Campus & Community

GSD students win tsunami design award

4 min read

Devise strategy for development, permanent housing

At Gund Hall, winning students Nour Jallad (left) and Eric Ho talk about their design with their adviser. (Staff photos Stephanie Mitchell/Harvard News Office)

A group of students at the Graduate School of Design (GSD) have won a competition to design permanent housing for survivors of the December 2004 tsunami disaster.

The Special Interest Group in Urban Settlement (SIGUS) at the Massachusetts Institute of Technology hosted the competition, which was titled “The Tsunami Challenge: After the Tent.” Open to designers in the Cambridge area, the competition targeted the phase after immediate disaster needs have been addressed and more permanent housing and development strategies are called for.

The five students – Ellen Chen, Eric Ho, Nour Jallad, Rick Lam, and Ying Zhou – all from the master of architecture program, had been meeting to discuss ways in which they could help with the relief effort. When they heard about the competition, they realized it was an opportunity to use their design skills to help the tsunami survivors.

“There have been a lot of lessons from the tsunami that can be used in rebuilding the infrastructure,” said Zhou. “It’s an opportunity to try out new designs, but also to really help people. We as students should be engaged in that.”

Calling themselves the Tsunami Design Initiative (TDI), the students began by attending a special workshop at MIT at which representatives from Southeast Asian organizations and other experts spoke about the special needs of the area and the constraints under which designers would have to work.

Eric Ho (from left), Ellen Chen, and Ying Zhou meet with their faculty adviser Michelle Addington (pictured below right) in Gund Hall.

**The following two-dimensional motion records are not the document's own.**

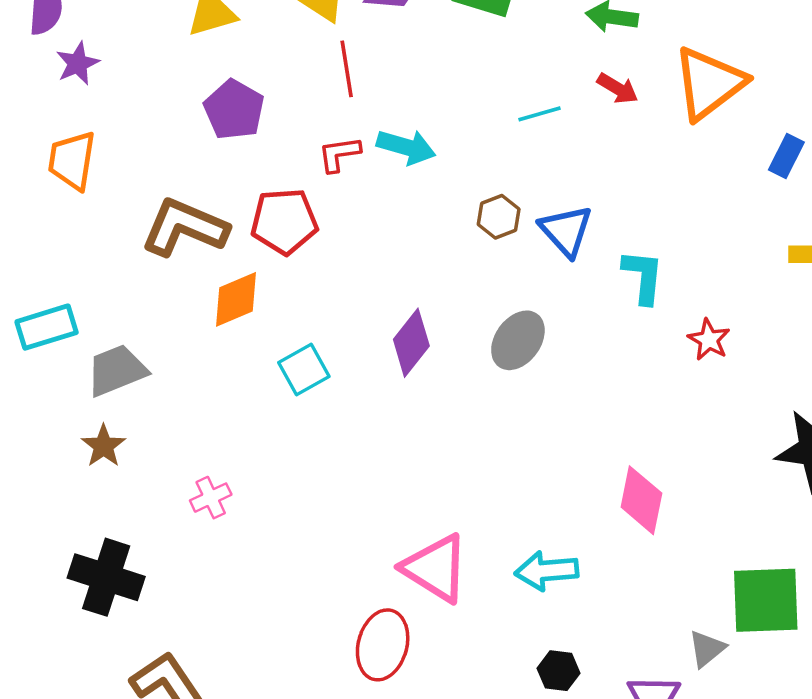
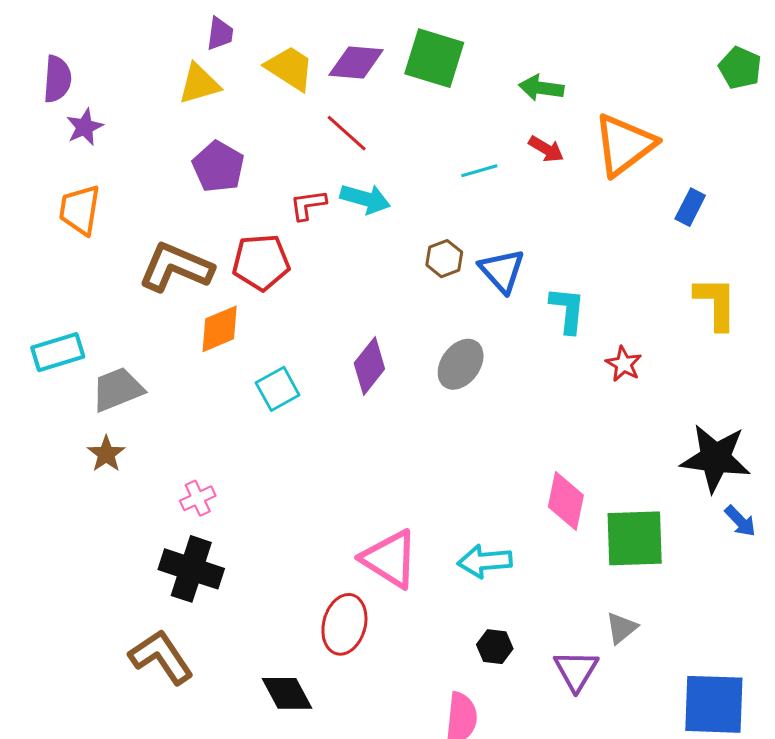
red line: (347, 69) -> (347, 133), moved, turned -39
black cross: (106, 577) -> (191, 569), moved
green square: (766, 600) -> (635, 538), moved

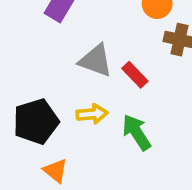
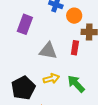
red rectangle: (135, 75) -> (75, 48), moved, turned 64

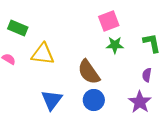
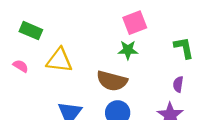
green star: (115, 45) -> (128, 50), moved
brown semicircle: (89, 72) -> (112, 81), turned -40

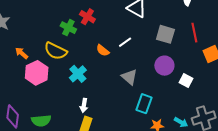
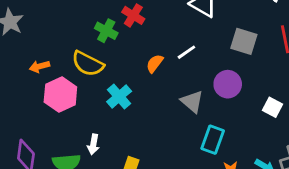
orange semicircle: (103, 50) -> (155, 63), turned 88
orange arrow: (22, 53) -> (39, 66), turned -56
purple circle: (164, 66) -> (228, 84), moved
white arrow: (84, 105) -> (93, 144), moved

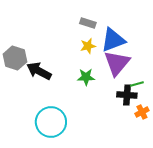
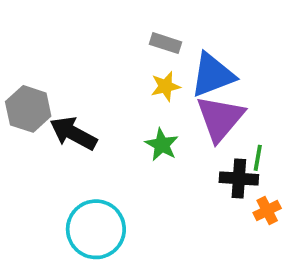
green star: (86, 77) -> (162, 145), turned 30
green line: (137, 84) -> (258, 158), turned -64

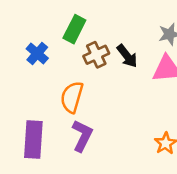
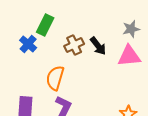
green rectangle: (74, 29) -> (45, 25), moved

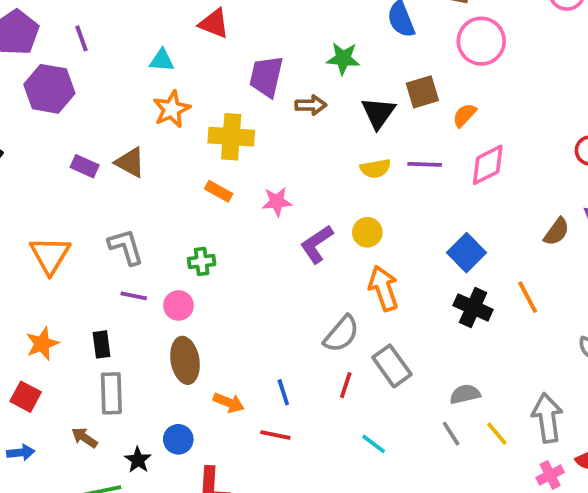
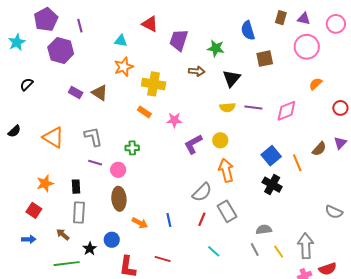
pink circle: (481, 41) -> (307, 47), moved
purple trapezoid: (266, 76) -> (179, 40), moved
brown square: (422, 92) -> (265, 59), moved
orange semicircle: (465, 115) -> (316, 84), moved
orange triangle: (50, 255) -> (53, 137), turned -35
orange line: (528, 297) -> (297, 163), moved
red line: (275, 435) -> (163, 259), moved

They supplemented the briefings by conducting extensive research on their own in order to learn as much as they could about the geography, climate, economic conditions, ethnic and religious makeup, and natural environment of the region. They decided to focus on Sri Lanka because it is small in size and relatively well organized, yet more in need of help than some of the other countries affected.

None of the students had ever visited Sri Lanka, but the thoroughness with which they conducted their research became obvious when they presented their designs to the judges of the competition.

“People who had been to Sri Lanka were asking them how long they’d been working there,” said Associate Professor of Architecture Michelle Addington, who served as the design team’s faculty adviser. “They were all stunned by the depth of the students’ knowledge.”

Addington

But the students’ entry did more than simply demonstrate the extent of their knowledge of the Sri Lankan coastal area whose infrastructure they hope to rebuild. It also presented some highly innovative ideas for creating flexible, culturally sensitive structures while also providing greater protection against similar disasters in the future.

The team’s entry, called “A Framework for Managing Design,” is organized around the concept of discrete building cores – three-sided structures made of concrete or brick, 10 feet long by 4 1/2 feet wide. Anchored to concrete foundations, these cores enclose the kitchen, bathroom, and storage spaces.

Once the cores are in place, community members would build structures around them, using traditional designs and materials. In the event of another tsunami, the concrete cores would provide protection from the destructive force of the water and provide an underlying structure around which houses could be rebuilt.

“The idea was not only to design houses, but to anticipate how the community can grow. The core can be adapted to different configurations, shapes, and materials,” said Ho.

The Harvard team, along with other students from MIT and the Rhode Island School of Design who had entered the competition, was invited to travel to Washington, D.C., to present their ideas to the Office of Foreign Disaster Assistance of the United States Agency for International Development. Representatives from various nongovernmental organizations were also on hand to hear the students’ ideas. The Harvard students’ trip was paid for by GSD alumnus Steven Plofker ’80.

The students are hoping to raise money for a visit to Sri Lanka this summer where they plan to gather more information about local conditions and customs that will help them further refine their designs. They also hope to see prototypes of a house and a community center based on their ideas that are being built by the Prajnopaya Foundation, a Buddhist organization dedicated to service and education.

“The visit to Sri Lanka may lead to a publication or an exhibition at the Design School,” said Ho.